(Dataset entries)
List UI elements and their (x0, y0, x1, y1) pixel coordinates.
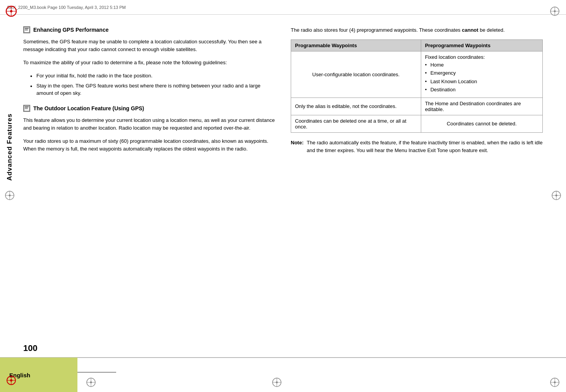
waypoints-table: Programmable Waypoints Preprogrammed Way… (291, 39, 543, 133)
svg-rect-31 (25, 30, 28, 31)
table-cell-1-2: Fixed location coordinates: Home Emergen… (421, 51, 542, 98)
section2-para1: This feature allows you to determine you… (23, 116, 275, 132)
section2-para2: Your radio stores up to a maximum of six… (23, 137, 275, 153)
section1-icon (23, 26, 30, 33)
section1-title: Enhancing GPS Performance (33, 27, 109, 33)
table-cell-2-1: Only the alias is editable, not the coor… (291, 98, 421, 115)
table-cell-3-1: Coordinates can be deleted one at a time… (291, 115, 421, 132)
top-bar-text: SRX_2200_M3.book Page 100 Tuesday, April… (7, 5, 126, 10)
bullet-lastknown: Last Known Location (425, 78, 539, 85)
table-header-col2: Preprogrammed Waypoints (421, 40, 542, 51)
table-cell-3-2: Coordinates cannot be deleted. (421, 115, 542, 132)
bullet-item: Stay in the open. The GPS feature works … (30, 82, 275, 97)
bullet-item: For your initial fix, hold the radio in … (30, 72, 275, 80)
section2-icon (23, 105, 30, 112)
top-bar: SRX_2200_M3.book Page 100 Tuesday, April… (0, 0, 566, 15)
table-cell-1-1: User-configurable location coordinates. (291, 51, 421, 98)
right-column: The radio also stores four (4) preprogra… (291, 19, 543, 353)
right-intro-text: The radio also stores four (4) preprogra… (291, 27, 462, 33)
section1-para2: To maximize the ability of your radio to… (23, 59, 275, 67)
table-header-col1: Programmable Waypoints (291, 40, 421, 51)
right-intro: The radio also stores four (4) preprogra… (291, 26, 543, 34)
section2-title: The Outdoor Location Feature (Using GPS) (33, 105, 144, 111)
bottom-left-reg (5, 375, 17, 387)
svg-rect-29 (25, 28, 29, 29)
table-row-1: User-configurable location coordinates. … (291, 51, 543, 98)
section2-heading: The Outdoor Location Feature (Using GPS) (23, 105, 275, 112)
bullet-destination: Destination (425, 86, 539, 93)
note-text: The radio automatically exits the featur… (307, 139, 543, 154)
sidebar-label: Advanced Features (0, 77, 19, 217)
sidebar-label-text: Advanced Features (6, 113, 14, 181)
table-row-3: Coordinates can be deleted one at a time… (291, 115, 543, 132)
top-left-registration (5, 5, 18, 18)
section1-bullets: For your initial fix, hold the radio in … (30, 72, 275, 97)
right-mid-crosshair (551, 190, 562, 201)
table-cell-2-2: The Home and Destination coordinates are… (421, 98, 542, 115)
svg-rect-34 (25, 108, 28, 108)
bullet-home: Home (425, 62, 539, 68)
svg-rect-30 (25, 29, 28, 29)
note-section: Note: The radio automatically exits the … (291, 139, 543, 154)
svg-rect-35 (25, 108, 28, 109)
bottom-bar: English (0, 357, 566, 392)
left-column: Enhancing GPS Performance Sometimes, the… (23, 19, 275, 353)
bottom-line (77, 372, 116, 373)
table-row-2: Only the alias is editable, not the coor… (291, 98, 543, 115)
section1-heading: Enhancing GPS Performance (23, 26, 275, 33)
main-content: Enhancing GPS Performance Sometimes, the… (23, 19, 543, 353)
top-right-crosshair (549, 5, 561, 17)
bullet-emergency: Emergency (425, 70, 539, 77)
right-intro-bold: cannot (462, 27, 479, 33)
col2-bullet-list: Home Emergency Last Known Location Desti… (425, 62, 539, 93)
right-intro-end: be deleted. (479, 27, 505, 33)
note-label: Note: (291, 139, 304, 154)
section1-para1: Sometimes, the GPS feature may be unable… (23, 38, 275, 53)
col2-title: Fixed location coordinates: (425, 54, 485, 60)
svg-rect-33 (25, 106, 29, 107)
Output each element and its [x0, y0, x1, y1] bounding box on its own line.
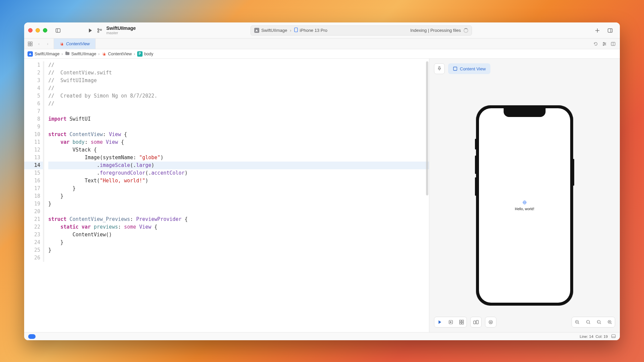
device-settings-button[interactable] — [471, 317, 481, 327]
svg-point-38 — [586, 320, 589, 323]
code-line[interactable]: // — [48, 61, 429, 69]
code-line[interactable]: // Created by Simon Ng on 8/7/2022. — [48, 92, 429, 100]
swift-icon — [102, 52, 106, 56]
toggle-navigator-button[interactable] — [53, 26, 63, 35]
svg-rect-10 — [28, 42, 30, 44]
swift-icon — [59, 42, 64, 46]
svg-line-36 — [578, 323, 579, 324]
jump-group-label: SwiftUIImage — [71, 52, 96, 56]
project-title[interactable]: SwiftUIImage master — [106, 25, 136, 35]
svg-point-33 — [489, 320, 493, 324]
scheme-label: SwiftUIImage — [261, 28, 287, 33]
code-line[interactable]: } — [48, 246, 429, 254]
svg-rect-22 — [453, 67, 457, 71]
code-line[interactable] — [48, 208, 429, 216]
line-number: 26 — [24, 254, 44, 262]
svg-rect-8 — [608, 28, 612, 32]
svg-rect-31 — [474, 321, 476, 324]
adjust-editor-button[interactable] — [600, 40, 608, 48]
variants-button[interactable] — [456, 317, 467, 327]
code-line[interactable]: } — [48, 185, 429, 192]
line-number: 24 — [24, 239, 44, 246]
zoom-button[interactable] — [43, 28, 47, 33]
scrollbar[interactable] — [426, 61, 428, 195]
line-number: 23 — [24, 231, 44, 239]
preview-selector[interactable]: Content View — [448, 63, 490, 74]
toggle-inspector-button[interactable] — [605, 26, 615, 35]
code-line[interactable]: // — [48, 100, 429, 108]
code-line[interactable]: Image(systemName: "globe") — [48, 154, 429, 162]
preview-canvas[interactable]: Hello, world! — [429, 79, 620, 332]
code-line[interactable] — [48, 108, 429, 115]
filter-indicator[interactable] — [28, 334, 36, 339]
phone-frame: Hello, world! — [476, 105, 573, 306]
code-line[interactable]: .imageScale(.large) — [48, 162, 429, 169]
run-button[interactable] — [86, 26, 95, 35]
line-number: 10 — [24, 131, 44, 138]
svg-point-4 — [100, 29, 102, 31]
add-button[interactable] — [593, 26, 602, 35]
code-line[interactable]: struct ContentView: View { — [48, 131, 429, 138]
code-line[interactable]: var body: some View { — [48, 138, 429, 146]
tab-bar: ‹ › ContentView — [24, 39, 620, 49]
phone-screen: Hello, world! — [479, 108, 570, 303]
code-line[interactable]: } — [48, 192, 429, 200]
line-number: 1 — [24, 61, 44, 69]
device-icon — [294, 27, 298, 33]
add-editor-button[interactable] — [609, 40, 617, 48]
main-area: 1234567891011121314151617181920212223242… — [24, 59, 620, 332]
line-number: 6 — [24, 100, 44, 108]
line-number: 21 — [24, 216, 44, 223]
chevron-right-icon: › — [289, 28, 292, 33]
svg-rect-11 — [31, 42, 32, 44]
svg-rect-29 — [460, 322, 461, 324]
zoom-in-button[interactable] — [604, 317, 615, 327]
code-line[interactable]: import SwiftUI — [48, 115, 429, 123]
code-line[interactable]: Text("Hello, world!") — [48, 177, 429, 185]
svg-point-19 — [603, 45, 604, 46]
code-line[interactable]: ContentView() — [48, 231, 429, 239]
nav-forward-button[interactable]: › — [44, 40, 52, 48]
status-bar: Line: 14 Col: 19 — [24, 332, 620, 340]
code-line[interactable]: // ContentView.swift — [48, 69, 429, 77]
svg-point-3 — [98, 31, 99, 33]
code-line[interactable]: // — [48, 84, 429, 92]
zoom-out-button[interactable] — [572, 317, 583, 327]
preview-settings-button[interactable] — [485, 317, 496, 327]
line-number: 18 — [24, 192, 44, 200]
live-preview-button[interactable] — [434, 317, 445, 327]
xcode-window: SwiftUIImage master SwiftUIImage › iPhon… — [24, 22, 620, 340]
preview-chip-label: Content View — [460, 66, 486, 71]
code-line[interactable]: static var previews: some View { — [48, 223, 429, 231]
code-editor[interactable]: //// ContentView.swift// SwiftUIImage///… — [44, 59, 429, 332]
minimize-button[interactable] — [36, 28, 40, 33]
related-items-button[interactable] — [26, 40, 34, 48]
code-editor-pane[interactable]: 1234567891011121314151617181920212223242… — [24, 59, 429, 332]
code-line[interactable]: struct ContentView_Previews: PreviewProv… — [48, 216, 429, 223]
code-line[interactable] — [48, 123, 429, 131]
nav-back-button[interactable]: ‹ — [35, 40, 43, 48]
svg-line-41 — [600, 323, 601, 324]
source-control-button[interactable] — [95, 26, 104, 35]
tab-contentview[interactable]: ContentView — [54, 39, 96, 49]
zoom-100-button[interactable]: 1 — [593, 317, 604, 327]
code-line[interactable]: } — [48, 200, 429, 208]
scheme-app-icon — [254, 28, 259, 33]
code-line[interactable]: // SwiftUIImage — [48, 77, 429, 84]
preview-mode-group — [434, 317, 467, 327]
code-line[interactable]: VStack { — [48, 146, 429, 154]
svg-point-34 — [490, 321, 491, 323]
refresh-button[interactable] — [592, 40, 600, 48]
selectable-preview-button[interactable] — [445, 317, 456, 327]
line-number: 20 — [24, 208, 44, 216]
window-traffic-lights — [28, 28, 47, 33]
minimap-toggle-button[interactable] — [611, 334, 616, 339]
zoom-fit-button[interactable] — [583, 317, 593, 327]
activity-bar[interactable]: SwiftUIImage › iPhone 13 Pro Indexing | … — [251, 25, 472, 36]
pin-preview-button[interactable] — [434, 63, 445, 74]
code-line[interactable] — [48, 254, 429, 262]
close-button[interactable] — [28, 28, 33, 33]
jump-bar[interactable]: SwiftUIImage › SwiftUIImage › ContentVie… — [24, 49, 620, 59]
code-line[interactable]: } — [48, 239, 429, 246]
code-line[interactable]: .foregroundColor(.accentColor) — [48, 169, 429, 177]
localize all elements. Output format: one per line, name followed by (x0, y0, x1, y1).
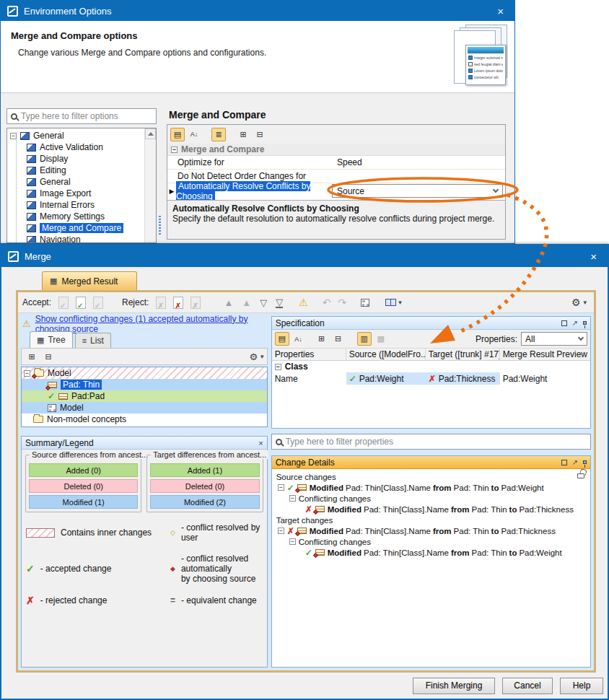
cancel-button[interactable]: Cancel (502, 678, 553, 694)
resolve-conflicts-dropdown[interactable]: Source (332, 184, 503, 198)
property-row-auto-resolve[interactable]: ▶ Automatically Resolve Conflicts by Cho… (167, 183, 505, 198)
tree-node-model-root[interactable]: − Model (22, 367, 267, 379)
conflicting-changes-node[interactable]: − Conflicting changes (273, 493, 589, 504)
undo-icon[interactable]: ↶ (323, 297, 331, 308)
diagram-icon[interactable] (361, 299, 369, 307)
reject-change-icon[interactable]: ✗ (156, 297, 166, 309)
collapse-icon[interactable]: − (275, 364, 281, 370)
properties-filter[interactable] (271, 434, 591, 450)
tree-item[interactable]: Memory Settings (7, 211, 144, 222)
summary-legend-titlebar[interactable]: Summary/Legend × (22, 437, 267, 450)
env-titlebar[interactable]: Environment Options × (1, 1, 514, 21)
tree-options-menu[interactable]: ⚙ ▾ (249, 351, 263, 362)
show-conflicts-icon[interactable]: ⚠ (299, 297, 308, 307)
panel-title: Merge and Compare (169, 109, 266, 121)
show-description-icon[interactable]: ≣ (211, 128, 226, 141)
tab-merged-result[interactable]: ▦ Merged Result (42, 271, 137, 290)
collapse-all-icon[interactable]: ⊟ (253, 128, 267, 141)
tree-scrollbar[interactable] (144, 128, 156, 242)
collapse-icon[interactable]: − (10, 133, 17, 139)
categorized-view-icon[interactable]: ▤ (275, 332, 289, 346)
tree-item-general-root[interactable]: − General (7, 130, 144, 141)
tab-tree[interactable]: ▦ Tree (30, 331, 73, 348)
collapse-all-icon[interactable]: ⊟ (331, 332, 346, 346)
change-row[interactable]: ✓ ModifiedPad: Thin[Class].NamefromPad: … (273, 547, 589, 558)
collapse-icon[interactable]: − (278, 528, 284, 534)
gear-icon[interactable]: ⚙ (249, 351, 258, 362)
tree-item[interactable]: Navigation (7, 234, 144, 243)
source-deleted-badge: Deleted (0) (29, 479, 138, 493)
tree-item[interactable]: Display (7, 153, 144, 165)
tree-node-pad-pad[interactable]: ✓ Pad:Pad (22, 390, 267, 402)
collapse-all-icon[interactable]: ⊟ (41, 350, 56, 364)
unlock-icon[interactable] (577, 473, 584, 478)
spec-name-row[interactable]: Name ✓Pad:Weight ✗Pad:Thickness Pad:Weig… (272, 372, 590, 385)
tree-item[interactable]: Editing (7, 165, 144, 176)
tree-item[interactable]: Image Export (7, 188, 144, 199)
close-icon[interactable]: × (258, 439, 263, 447)
tree-item[interactable]: General (7, 176, 144, 188)
change-row[interactable]: ✗ ModifiedPad: Thin[Class].NamefromPad: … (273, 504, 589, 515)
reject-all-icon[interactable]: ✗ (190, 297, 201, 309)
tree-node-model-diagram[interactable]: Model (22, 402, 267, 414)
collapse-icon[interactable]: − (289, 495, 296, 502)
properties-filter-input[interactable] (286, 437, 587, 447)
class-icon (297, 528, 307, 534)
options-filter[interactable] (6, 108, 157, 124)
sort-alphabetically-icon[interactable]: A↓ (187, 128, 201, 141)
pin-icon[interactable] (583, 460, 587, 464)
redo-icon[interactable]: ↷ (338, 297, 346, 308)
specification-titlebar[interactable]: Specification ↗ (272, 317, 590, 330)
expand-all-icon[interactable]: ⊞ (236, 128, 250, 141)
tree-node-non-model[interactable]: Non-model concepts (22, 414, 267, 425)
merge-titlebar[interactable]: Merge × (1, 245, 608, 267)
maximize-icon[interactable] (561, 460, 567, 465)
property-row-optimize-for[interactable]: Optimize for Speed (167, 156, 505, 170)
spec-group-row[interactable]: − Class (272, 361, 590, 372)
splitter-handle[interactable] (159, 216, 161, 235)
float-icon[interactable]: ↗ (572, 459, 578, 466)
tab-list[interactable]: ≡ List (75, 333, 111, 348)
property-group-header[interactable]: − Merge and Compare (167, 144, 505, 156)
scroll-up-icon[interactable] (145, 128, 156, 139)
properties-filter-dropdown[interactable]: All (521, 332, 587, 346)
change-details-titlebar[interactable]: Change Details ↗ (272, 456, 590, 469)
collapse-icon[interactable]: − (171, 146, 178, 153)
accept-with-children-icon[interactable]: ✓ (76, 297, 86, 309)
env-close-icon[interactable]: × (493, 4, 508, 18)
change-row[interactable]: − ✓ ModifiedPad: Thin[Class].NamefromPad… (273, 482, 589, 493)
go-next-icon[interactable]: ▽ (260, 298, 267, 307)
pin-icon[interactable] (583, 321, 587, 325)
options-filter-input[interactable] (21, 111, 152, 121)
finish-merging-button[interactable]: Finish Merging (413, 678, 495, 694)
collapse-icon[interactable]: − (278, 484, 284, 491)
expand-all-icon[interactable]: ⊞ (315, 332, 329, 346)
merge-close-icon[interactable]: × (586, 250, 601, 263)
change-row[interactable]: − ✗ ModifiedPad: Thin[Class].NamefromPad… (273, 525, 589, 536)
float-icon[interactable]: ↗ (572, 320, 578, 327)
gear-icon[interactable]: ⚙ (571, 297, 581, 308)
tree-node-pad-thin[interactable]: Pad: Thin (22, 379, 267, 390)
categorized-view-icon[interactable]: ▤ (170, 128, 185, 141)
tree-item[interactable]: Active Validation (7, 141, 144, 153)
filter-changes-icon[interactable]: ▥ (357, 332, 372, 346)
reject-with-children-icon[interactable]: ✗ (173, 297, 183, 309)
accept-all-icon[interactable]: ✓ (93, 297, 103, 309)
dictionary-icon[interactable] (385, 299, 396, 306)
maximize-icon[interactable] (561, 320, 567, 326)
dependency-matrix-icon[interactable]: ▩ (374, 332, 388, 346)
collapse-icon[interactable]: − (289, 538, 296, 545)
settings-menu[interactable]: ⚙ ▾ (571, 297, 587, 308)
expand-all-icon[interactable]: ⊞ (25, 350, 39, 364)
conflicting-changes-node[interactable]: − Conflicting changes (273, 536, 589, 547)
go-first-icon[interactable]: ▲ (224, 298, 233, 307)
sort-alphabetically-icon[interactable]: A↓ (292, 332, 306, 346)
go-previous-icon[interactable]: ▲ (242, 298, 251, 307)
help-button[interactable]: Help (560, 678, 603, 694)
go-last-icon[interactable]: ▽ (276, 297, 283, 308)
accept-change-icon[interactable]: ✓ (58, 297, 69, 309)
tree-item[interactable]: Internal Errors (7, 199, 144, 211)
dropdown-icon[interactable]: ▾ (398, 299, 402, 306)
collapse-icon[interactable]: − (24, 370, 30, 377)
tree-item-merge-and-compare[interactable]: Merge and Compare (7, 222, 144, 234)
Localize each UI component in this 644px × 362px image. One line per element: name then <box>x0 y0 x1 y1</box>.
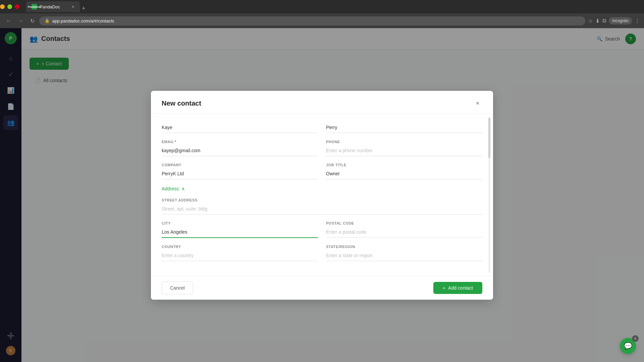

## [Brief]
Every line in the records above that contains the word "zoom" should be copied out.

## [Result]
zoom-button[interactable] — [43, 28, 47, 33]
zoom-in-button[interactable] — [604, 317, 615, 327]
zoom-out-button[interactable] — [572, 317, 583, 327]
zoom-100-button[interactable]: 1 — [593, 317, 604, 327]
zoom-fit-button[interactable] — [583, 317, 593, 327]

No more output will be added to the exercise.